Dataset entries —
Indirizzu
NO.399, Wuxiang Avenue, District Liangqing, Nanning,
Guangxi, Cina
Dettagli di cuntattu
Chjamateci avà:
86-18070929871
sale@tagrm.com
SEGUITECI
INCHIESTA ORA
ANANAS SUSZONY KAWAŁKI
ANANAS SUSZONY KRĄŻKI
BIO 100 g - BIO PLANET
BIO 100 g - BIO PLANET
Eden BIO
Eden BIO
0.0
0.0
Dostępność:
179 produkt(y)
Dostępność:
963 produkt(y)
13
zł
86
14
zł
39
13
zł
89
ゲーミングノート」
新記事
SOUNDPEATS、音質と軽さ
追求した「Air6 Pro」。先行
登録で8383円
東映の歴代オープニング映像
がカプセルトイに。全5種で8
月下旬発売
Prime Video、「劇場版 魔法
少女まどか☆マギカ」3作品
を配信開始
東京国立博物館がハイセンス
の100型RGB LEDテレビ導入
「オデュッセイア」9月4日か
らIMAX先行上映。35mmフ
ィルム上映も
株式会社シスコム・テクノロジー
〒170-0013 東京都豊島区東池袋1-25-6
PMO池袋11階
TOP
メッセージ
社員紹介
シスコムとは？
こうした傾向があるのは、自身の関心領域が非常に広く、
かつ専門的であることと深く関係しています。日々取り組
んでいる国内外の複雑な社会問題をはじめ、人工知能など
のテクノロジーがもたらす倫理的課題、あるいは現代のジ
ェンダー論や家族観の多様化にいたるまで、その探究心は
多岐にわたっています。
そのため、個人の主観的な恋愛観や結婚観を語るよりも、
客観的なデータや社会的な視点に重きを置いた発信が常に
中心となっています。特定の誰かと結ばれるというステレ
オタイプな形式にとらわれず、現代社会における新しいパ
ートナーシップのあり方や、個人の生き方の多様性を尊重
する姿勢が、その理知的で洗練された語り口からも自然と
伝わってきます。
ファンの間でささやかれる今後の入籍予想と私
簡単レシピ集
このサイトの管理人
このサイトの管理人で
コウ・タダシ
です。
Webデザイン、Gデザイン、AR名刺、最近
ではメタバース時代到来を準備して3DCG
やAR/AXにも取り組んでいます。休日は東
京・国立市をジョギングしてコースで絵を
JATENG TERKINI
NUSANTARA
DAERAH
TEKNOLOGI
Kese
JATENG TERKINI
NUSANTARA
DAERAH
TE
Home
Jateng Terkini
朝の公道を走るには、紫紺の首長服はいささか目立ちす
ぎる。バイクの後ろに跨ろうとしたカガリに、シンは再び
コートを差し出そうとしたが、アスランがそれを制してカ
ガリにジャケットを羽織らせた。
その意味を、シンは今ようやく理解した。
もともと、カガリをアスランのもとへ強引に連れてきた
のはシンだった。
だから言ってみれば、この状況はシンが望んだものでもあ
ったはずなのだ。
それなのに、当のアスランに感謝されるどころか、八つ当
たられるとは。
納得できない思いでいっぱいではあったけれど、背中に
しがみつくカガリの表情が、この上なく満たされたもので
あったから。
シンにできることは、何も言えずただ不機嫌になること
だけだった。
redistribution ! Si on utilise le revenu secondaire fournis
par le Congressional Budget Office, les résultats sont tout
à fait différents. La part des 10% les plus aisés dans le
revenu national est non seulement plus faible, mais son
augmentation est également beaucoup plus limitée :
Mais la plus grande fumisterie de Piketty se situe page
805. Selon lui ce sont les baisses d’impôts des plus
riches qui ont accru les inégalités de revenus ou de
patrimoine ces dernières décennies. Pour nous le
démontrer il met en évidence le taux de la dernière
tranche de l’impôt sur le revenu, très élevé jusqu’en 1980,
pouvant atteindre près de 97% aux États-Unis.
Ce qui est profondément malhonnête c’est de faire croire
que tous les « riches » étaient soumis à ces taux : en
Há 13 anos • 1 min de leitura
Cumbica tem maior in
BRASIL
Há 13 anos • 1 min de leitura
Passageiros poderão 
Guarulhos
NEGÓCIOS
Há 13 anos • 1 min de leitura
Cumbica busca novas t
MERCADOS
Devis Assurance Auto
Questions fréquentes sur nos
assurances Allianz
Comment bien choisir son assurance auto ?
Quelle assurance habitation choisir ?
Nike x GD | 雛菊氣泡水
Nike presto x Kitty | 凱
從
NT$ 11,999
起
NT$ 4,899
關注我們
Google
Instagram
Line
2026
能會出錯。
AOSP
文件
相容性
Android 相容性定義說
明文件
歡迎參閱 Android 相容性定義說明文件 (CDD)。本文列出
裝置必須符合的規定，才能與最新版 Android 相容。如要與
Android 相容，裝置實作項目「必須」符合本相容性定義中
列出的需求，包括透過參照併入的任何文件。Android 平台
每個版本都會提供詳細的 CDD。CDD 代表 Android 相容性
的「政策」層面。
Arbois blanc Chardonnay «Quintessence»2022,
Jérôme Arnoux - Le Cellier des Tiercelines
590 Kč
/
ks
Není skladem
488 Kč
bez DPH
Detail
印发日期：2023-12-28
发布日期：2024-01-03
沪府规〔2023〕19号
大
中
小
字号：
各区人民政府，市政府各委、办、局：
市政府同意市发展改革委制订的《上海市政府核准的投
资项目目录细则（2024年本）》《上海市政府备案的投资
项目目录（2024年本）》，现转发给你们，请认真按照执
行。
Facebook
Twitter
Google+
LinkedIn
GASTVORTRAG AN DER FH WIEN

Task item — Every piece of the data must be set down exactly. Omit nothing.

Solved problem —
Indirizzu
NO.399, Wuxiang Avenue, District Liangqing, Nanning,
Guangxi, Cina
Dettagli di cuntattu
Chjamateci avà:
86-18070929871
sale@tagrm.com
SEGUITECI
INCHIESTA ORA
ANANAS SUSZONY KAWAŁKI
ANANAS SUSZONY KRĄŻKI
BIO 100 g - BIO PLANET
BIO 100 g - BIO PLANET
Eden BIO
Eden BIO
0.0
0.0
Dostępność:
179 produkt(y)
Dostępność:
963 produkt(y)
13
zł
86
14
zł
39
13
zł
89
ゲーミングノート」
新記事
SOUNDPEATS、音質と軽さ
追求した「Air6 Pro」。先行
登録で8383円
東映の歴代オープニング映像
がカプセルトイに。全5種で8
月下旬発売
Prime Video、「劇場版 魔法
少女まどか☆マギカ」3作品
を配信開始
東京国立博物館がハイセンス
の100型RGB LEDテレビ導入
「オデュッセイア」9月4日か
らIMAX先行上映。35mmフ
ィルム上映も
株式会社シスコム・テクノロジー
〒170-0013 東京都豊島区東池袋1-25-6
PMO池袋11階
TOP
メッセージ
社員紹介
シスコムとは？
こうした傾向があるのは、自身の関心領域が非常に広く、
かつ専門的であることと深く関係しています。日々取り組
んでいる国内外の複雑な社会問題をはじめ、人工知能など
のテクノロジーがもたらす倫理的課題、あるいは現代のジ
ェンダー論や家族観の多様化にいたるまで、その探究心は
多岐にわたっています。
そのため、個人の主観的な恋愛観や結婚観を語るよりも、
客観的なデータや社会的な視点に重きを置いた発信が常に
中心となっています。特定の誰かと結ばれるというステレ
オタイプな形式にとらわれず、現代社会における新しいパ
ートナーシップのあり方や、個人の生き方の多様性を尊重
する姿勢が、その理知的で洗練された語り口からも自然と
伝わってきます。
ファンの間でささやかれる今後の入籍予想と私
簡単レシピ集
このサイトの管理人
このサイトの管理人で
コウ・タダシ
です。
Webデザイン、Gデザイン、AR名刺、最近
ではメタバース時代到来を準備して3DCG
やAR/AXにも取り組んでいます。休日は東
京・国立市をジョギングしてコースで絵を
JATENG TERKINI
NUSANTARA
DAERAH
TEKNOLOGI
Kese
JATENG TERKINI
NUSANTARA
DAERAH
TE
Home
Jateng Terkini
朝の公道を走るには、紫紺の首長服はいささか目立ちす
ぎる。バイクの後ろに跨ろうとしたカガリに、シンは再び
コートを差し出そうとしたが、アスランがそれを制してカ
ガリにジャケットを羽織らせた。
その意味を、シンは今ようやく理解した。
もともと、カガリをアスランのもとへ強引に連れてきた
のはシンだった。
だから言ってみれば、この状況はシンが望んだものでもあ
ったはずなのだ。
それなのに、当のアスランに感謝されるどころか、八つ当
たられるとは。
納得できない思いでいっぱいではあったけれど、背中に
しがみつくカガリの表情が、この上なく満たされたもので
あったから。
シンにできることは、何も言えずただ不機嫌になること
だけだった。
redistribution ! Si on utilise le revenu secondaire fournis
par le Congressional Budget Office, les résultats sont tout
à fait différents. La part des 10% les plus aisés dans le
revenu national est non seulement plus faible, mais son
augmentation est également beaucoup plus limitée :
Mais la plus grande fumisterie de Piketty se situe page
805. Selon lui ce sont les baisses d’impôts des plus
riches qui ont accru les inégalités de revenus ou de
patrimoine ces dernières décennies. Pour nous le
démontrer il met en évidence le taux de la dernière
tranche de l’impôt sur le revenu, très élevé jusqu’en 1980,
pouvant atteindre près de 97% aux États-Unis.
Ce qui est profondément malhonnête c’est de faire croire
que tous les « riches » étaient soumis à ces taux : en
Há 13 anos • 1 min de leitura
Cumbica tem maior in
BRASIL
Há 13 anos • 1 min de leitura
Passageiros poderão 
Guarulhos
NEGÓCIOS
Há 13 anos • 1 min de leitura
Cumbica busca novas t
MERCADOS
Devis Assurance Auto
Questions fréquentes sur nos
assurances Allianz
Comment bien choisir son assurance auto ?
Quelle assurance habitation choisir ?
Nike x GD | 雛菊氣泡水
Nike presto x Kitty | 凱
從
NT$ 11,999
起
NT$ 4,899
關注我們
Google
Instagram
Line
2026
能會出錯。
AOSP
文件
相容性
Android 相容性定義說
明文件
歡迎參閱 Android 相容性定義說明文件 (CDD)。本文列出
裝置必須符合的規定，才能與最新版 Android 相容。如要與
Android 相容，裝置實作項目「必須」符合本相容性定義中
列出的需求，包括透過參照併入的任何文件。Android 平台
每個版本都會提供詳細的 CDD。CDD 代表 Android 相容性
的「政策」層面。
Arbois blanc Chardonnay «Quintessence»2022,
Jérôme Arnoux - Le Cellier des Tiercelines
590 Kč
/
ks
Není skladem
488 Kč
bez DPH
Detail
印发日期：2023-12-28
发布日期：2024-01-03
沪府规〔2023〕19号
大
中
小
字号：
各区人民政府，市政府各委、办、局：
市政府同意市发展改革委制订的《上海市政府核准的投
资项目目录细则（2024年本）》《上海市政府备案的投资
项目目录（2024年本）》，现转发给你们，请认真按照执
行。
Facebook
Twitter
Google+
LinkedIn
GASTVORTRAG AN DER FH WIEN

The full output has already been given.